=== Begin Enclosure ===

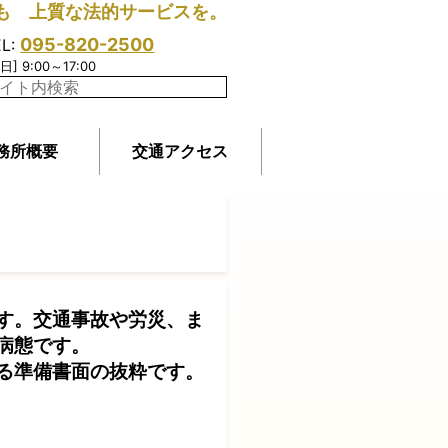
も 上質な法的サービスを。
095-820-2500
EL:
日] 9:00～17:00
務所概要
交通アクセス
す。交通事故や労災、ま
病態です。
る準備書面の抜粋です。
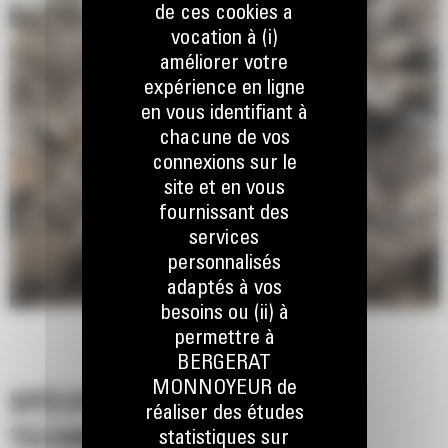
de ces cookies a
vocation à (i)
améliorer votre
expérience en ligne
en vous identifiant à
chacune de vos
connexions sur le
site et en vous
fournissant des
services
personnalisés
adaptés à vos
besoins ou (ii) à
permettre à
BERGERAT
MONNOYEUR de
SPÉCIFICATIONS
réaliser des études
TECHNIQUES
statistiques sur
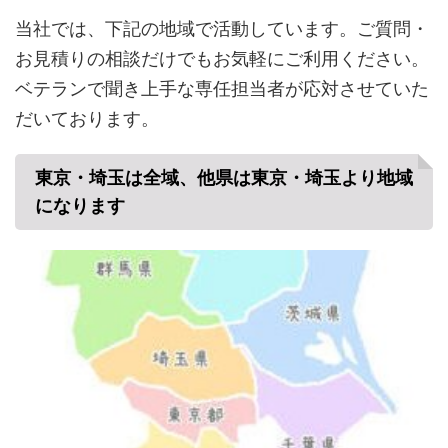
当社では、下記の地域で活動しています。ご質問・
お見積りの相談だけでもお気軽にご利用ください。
ベテランで聞き上手な専任担当者が応対させていた
だいております。
東京・埼玉は全域、他県は東京・埼玉より地域
になります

=== End Enclosure ===

● Problem to work on
Count the lines of the material that contain the word "vous" and state the resulting number without further remark.

● Task response
2